I had no issue building the trt-yolo-app (note that I’m not using the deepstream-yolo-app).
I’m using the latest CUDA 10.1 (downloaded last week), along with the latest CuDNN and TensorRT.
The OS is the latest Ubuntu 18.04 LTS.
I ran it with the Darknet jpeg images using the default kFLOAT (i.e. fp32), and it does the detection with no issue. Here’s the command line I ran:
> ./trt-yolo-app --flagfile=config/yolov3.txt
The only mod I made to the yolov3.txt file was to enable:
–print_prediction_info=true
All expected predictions were correct.
My next test was to try int8 which seems to be supported on the GTX 1080 ti.
I modified the yolov3.txt to enable:
–precision=kINT8
–calibration_table_path=data/yolov3-calibration.table
Then I re-ran the following:
> ./trt-yolo-app --flagfile=config/yolov3.txt
And it produced the following errors:
Building the TensorRT Engine...
Using cached calibration table to build the engine
ERROR: ../builder/cudnnBuilder2.cpp (1791) - Misc Error in createRegionScalesFromTensorScales: -1 (Could not find scales for tensor (Unnamed Layer* 0) [Constant]_output.)
ERROR: ../builder/cudnnBuilder2.cpp (1791) - Misc Error in createRegionScalesFromTensorScales: -1 (Could not find scales for tensor (Unnamed Layer* 0) [Constant]_output.)
trt-yolo-app: /home/michael/deepstream_reference_apps/yolo/lib/yolo.cpp:458: void Yolo::createYOLOEngine(nvinfer1::DataType, Int8EntropyCalibrator*): Assertion `m_Engine != nullptr' failed.
Aborted (core dumped)
This same experiment works fine on Jeston Xavier, but not GTX 1080ti.
Any ideas why it’s failing?
As per engineering team, IInt8EntropyCalibrator might not work across different devices. Instead, use IInt8EntropyCalibrator2 to ensure calibration tables are portable across devices.
Hi,
Thank you for the guidance. I made the one change as suggested above, which compiled fine, but now I get an abort. Here’s the output:
Building the TensorRT Engine...
Using cached calibration table to build the engine
terminate called after throwing an instance of 'std::out_of_range'
what(): _Map_base::at
Aborted (core dumped)
By any chance, does the engineering team have time to make that one change and test on a GTX 1080ti on Ubuntu? The may find a set of easy-to-fix errors that they could fix all at once, and would be more time efficient for your support team to handle this in one go.

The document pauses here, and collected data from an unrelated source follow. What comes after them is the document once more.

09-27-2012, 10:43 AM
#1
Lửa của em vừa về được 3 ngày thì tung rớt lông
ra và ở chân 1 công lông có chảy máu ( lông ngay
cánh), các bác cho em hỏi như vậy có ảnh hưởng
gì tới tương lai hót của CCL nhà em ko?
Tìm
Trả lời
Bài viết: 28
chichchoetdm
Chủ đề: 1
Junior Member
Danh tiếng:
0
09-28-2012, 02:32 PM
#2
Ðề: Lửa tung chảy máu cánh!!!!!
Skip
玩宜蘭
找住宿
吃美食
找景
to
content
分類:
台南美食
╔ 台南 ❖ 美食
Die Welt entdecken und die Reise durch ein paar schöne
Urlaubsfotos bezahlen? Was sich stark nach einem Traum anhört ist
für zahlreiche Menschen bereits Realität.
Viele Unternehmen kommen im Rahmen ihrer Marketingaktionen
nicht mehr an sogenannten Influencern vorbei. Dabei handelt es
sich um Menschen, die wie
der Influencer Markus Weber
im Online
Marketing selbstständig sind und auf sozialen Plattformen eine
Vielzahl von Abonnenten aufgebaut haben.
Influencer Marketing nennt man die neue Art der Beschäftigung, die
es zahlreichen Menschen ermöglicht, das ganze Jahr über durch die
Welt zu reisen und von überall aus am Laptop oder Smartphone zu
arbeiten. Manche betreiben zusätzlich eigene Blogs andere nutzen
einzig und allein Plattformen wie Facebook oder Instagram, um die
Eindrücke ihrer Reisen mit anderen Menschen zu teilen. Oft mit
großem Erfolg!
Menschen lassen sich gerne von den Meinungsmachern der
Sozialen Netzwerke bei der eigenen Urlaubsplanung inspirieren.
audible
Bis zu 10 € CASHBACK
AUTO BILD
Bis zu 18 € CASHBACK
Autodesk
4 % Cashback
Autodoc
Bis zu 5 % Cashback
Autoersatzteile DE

Our company is only a middle man who sells hardware to the end customer. We only give software guidance to help customers with good out-of-box experience; e.g. understanding how to do optimized inference using TensorRT via the trt-yolo-app. According to the trt-yolo-app exeample, int8 inference should work on any GPU that supports int8 inference, but as I’m finding out it only works on Jetson GPUs.
Since I imagine there are thousands of customers wanting this example to run on more than Jetson, it seems infeasible to expect each customer to know from the ambiguous error reporting they should use IInt8EntropyCalibrator2 and create a home made calibration table.
Can I suggest that if IInt8EntropyCalibrator2 is portable to all GPUs then deprecate the non portable IInt8EntropyCalibrator from TensorRT. Then update NVIDIA’s trt-yolo-app example with an updated calibration table. This will create an excellent out of the box experience for customers.
As for a viable calibration table, does NVIDIA have one they can provide to us now? We are not experts with TensorRT and won’t be able to create a custom calibration table ourselves, since we are just validating out-of-boxes experiences for customers?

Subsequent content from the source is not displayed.